Currently, three gene replacement therapies have reached the market and are commercially available and include:
- tisagenlecleucel (Kymriah, Novartis), currently approved for pediatric & young adult patients with relapsed/refractory B-cell precursor acute lymphocytic leukemia & adults with relapsed/refractory large B-cell lymphoma
- axicabtagene ciloleucel (Yescarta, Kite/Gilead), currently approved in adults with relapsed/refractory diffuse large B-cell lymphoma
- voretigene neparvovec-rzyl (Luxturna, Spark), currently approved to treat biallelic RPE65 mutation–associated retinal dystrophy
While there are only three marketed therapies, there are over 700 clinical trials involving gene therapy that are ongoing. Last year $8.2 billion was dedicated to gene therapy research overall which is a 39% increase in funding over the previous year, highlighting the rapid increase in interest.
Along with the excitement regarding the clinical impact that gene therapy can have, there remains a plethora of clinical and safety questions yet to be answered as well as an overarching concern about how the costs of these new therapies will be paid. Current therapy costs are significant with ranges between $375K – $850K. However, these numbers pale in comparison to projections for the soon to be released spinal muscular atrophy gene therapy where the manufacturer is indicating the therapy may provide good value at a price in the $4-$5M range.

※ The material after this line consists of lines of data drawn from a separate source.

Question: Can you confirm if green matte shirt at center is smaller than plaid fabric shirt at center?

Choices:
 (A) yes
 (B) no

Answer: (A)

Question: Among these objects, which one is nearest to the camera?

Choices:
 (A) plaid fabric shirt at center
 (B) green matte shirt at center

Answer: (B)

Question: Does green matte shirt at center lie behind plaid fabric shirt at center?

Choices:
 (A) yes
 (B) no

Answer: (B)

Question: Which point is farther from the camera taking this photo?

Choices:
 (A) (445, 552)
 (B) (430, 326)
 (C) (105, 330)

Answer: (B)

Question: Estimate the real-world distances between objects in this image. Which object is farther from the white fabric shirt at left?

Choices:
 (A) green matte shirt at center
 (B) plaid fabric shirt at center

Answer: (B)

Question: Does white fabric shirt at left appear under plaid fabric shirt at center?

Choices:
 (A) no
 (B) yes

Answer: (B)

These types of prices most definitely do not fit into current payer models and payers are scrambling to find coverage solutions that work for gene therapies. While these therapies may represent significant savings in the long run by eliminating high cost diseases, payers must still come up with the large up-front cash outlay and to attain the ultimate long-term savings, the patient must stay on the payer plan. With such high costs, payers are rightly concerned about putting these types of dollars at risk. Some payment options currently under consideration include:
- Carve-outs or High-Risk Pools: In this case, these extraordinarily high cost patients would be “carved-out” of current insurance pools and placed into high risk pools that would be subsidized by government funding. Certainly, a great option for payers and patients but begs the question of where the government funding would come from?
- Milestone-based contracts. This approach would entail specified payment end points, which would be tied to specific outcomes. Milestone contracts generally would be a shorter term at 12-24 months and while they can soften the payment blow somewhat they still can involve high cost payments.

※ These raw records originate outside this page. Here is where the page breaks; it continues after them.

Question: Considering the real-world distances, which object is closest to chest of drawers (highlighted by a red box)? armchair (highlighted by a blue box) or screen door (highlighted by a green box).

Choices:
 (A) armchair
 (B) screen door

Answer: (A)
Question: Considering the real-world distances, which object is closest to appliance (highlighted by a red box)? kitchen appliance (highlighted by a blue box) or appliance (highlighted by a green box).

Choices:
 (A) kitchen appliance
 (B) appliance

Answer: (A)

- Performance-based annuities. This approach further spreads out payments over a longer time period such as five years thus reducing the pressure and risk of large up-front payments. Typically this approach would also include outcome-based payments.
There are obviously many great challenges with the emerging field of gene therapy but with any situation where great challenges are present there are also great opportunities and it will be important for pharmacy to take a leading role in helping to design the construct, use and payment plans for this new therapy.